I started this blog in 2012. I was a newbie in being the mom of someone transgender. Even with having already survived the first year, I look back recognizing what I have learned and so much to which I have been exposed! This has been a wonderful time of growth which I am now able to cherish. I know YOU will get here, too!
My earliest days were filled with fear! And tons of questions: “What will become of my son?”; “Will he pass as male?”; “Will he ever find love?”; “Will he find a career?”; “Will he be happy and healthy?”; “How will I tell everyone?”; “What if my close friends and family won’t accept him?”; and the ever popular, “Was this my fault and could I have prevented this?”.
It will be 4 years in February since my handsome son revealed himself to me. For those of you moms that are new to this experience, I actually sleep at night now!! Imagine that!! His transition is NOT the last thing I think of before attempting sleep and NOT my first thought in the morning!! I am so thrilled to share the many positive results of his transition!
Our family is secure: We all have wrapped our heads around his transition- all in our own time and each in our own way. He knows whom he feels most secure in going to for support and he definitely has learned there are folks in our family and extended family that he wants to actively continue relationships with and those that he does not pursue: just like the rest of us! When I think of him, I picture who he is. I do not feel as if I am in mourning or loss. I picture the spelling of his new name and have stopped messing up pronouns when speaking about him. My son is my son. Period.
His relationships are successful: Now that he feels happy and secure in himself, he has drawn incredibly wonderful people into his life! Many of his friends and companions are what this 50 year-old broad would consider “alternative” but ALL are loving and amazing! These friendships have grown into a family- young people who are committed in going forward together with great intention and purpose. They include his best friend and her husband and one child with another on the way. No, this family is not what I had pictured for my son- it’s not exactly traditional and not easy to describe. But he has a family that is filled with love and support for one another. Who am I to judge when I see it working better than most of the traditional families I know?! He has learned to be a wonderfully thoughtful person through his relationships which has directly and positively impacted me, his step-dad and sister! He is kind and generous with us in a way he wasn’t able to be before his transition. And yes! I know you are wondering: he HAS found love! He has an beautiful and amazing partner that not only accepts him for who he is, but celebrates and values him, just as he celebrates and values her!
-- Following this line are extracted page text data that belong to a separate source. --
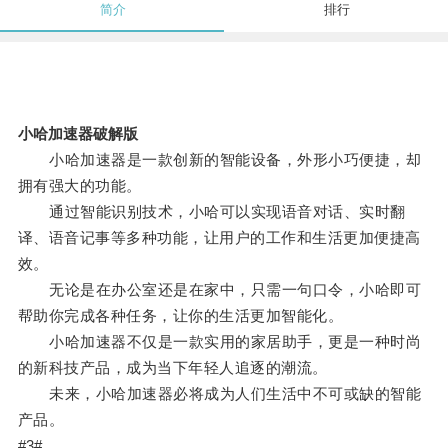
简介
排行
小哈加速器破解版
小哈加速器是一款创新的智能设备，外形小巧便捷，却
拥有强大的功能。
通过智能识别技术，小哈可以实现语音对话、实时翻
译、语音记事等多种功能，让用户的工作和生活更加便捷高
效。
无论是在办公室还是在家中，只需一句口令，小哈即可
帮助你完成各种任务，让你的生活更加智能化。
小哈加速器不仅是一款实用的家居助手，更是一种时尚
的新科技产品，成为当下年轻人追逐的潮流。
未来，小哈加速器必将成为人们生活中不可或缺的智能
产品。
#3#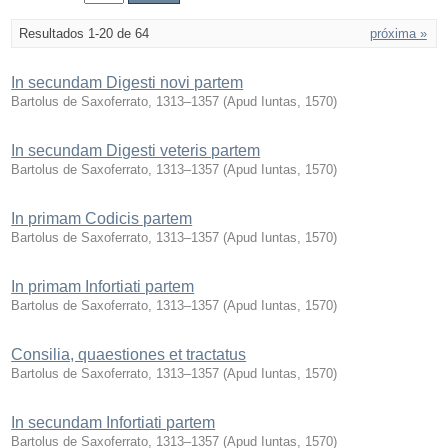
Resultados 1-20 de 64
próxima »
In secundam Digesti novi partem
Bartolus de Saxoferrato, 1313–1357
(
Apud Iuntas
,
1570
)
In secundam Digesti veteris partem
Bartolus de Saxoferrato, 1313–1357
(
Apud Iuntas
,
1570
)
In primam Codicis partem
Bartolus de Saxoferrato, 1313–1357
(
Apud Iuntas
,
1570
)
In primam Infortiati partem
Bartolus de Saxoferrato, 1313–1357
(
Apud Iuntas
,
1570
)
Consilia, quaestiones et tractatus
Bartolus de Saxoferrato, 1313–1357
(
Apud Iuntas
,
1570
)
In secundam Infortiati partem
Bartolus de Saxoferrato, 1313–1357
(
Apud Iuntas
,
1570
)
His path is steady: After almost 4 years, my son’s direction in life has changed. He is still involved in reaching out to his community, but now in new ways. This year we celebrated his acceptance to a prestigious law school. Clearly, he is facing a great deal of hard work- but we are thrilled with his willingness to take this on! I know he CAN take this on because he feels complete and in control of his own life!! He feels capable!!
I have gained so much: I now am much more tolerant of folks- from transgender folks, the homeless, to the disenfranchised in my community, I am more open to hearing about folks in need and definitely try my best to listen first and judge less! I try to reach out more in different aspects of my life: with family members, colleagues at work, to my neighbors and friends…I know my son’s transition has created this positive impact on my interactions with others!
As it turns out, witnessing your child’s gender transition or expression can be downright scary. But it CAN be filled with so much joy and growth. Take your time. Be good to yourself. Listen to your child. Embrace the journey!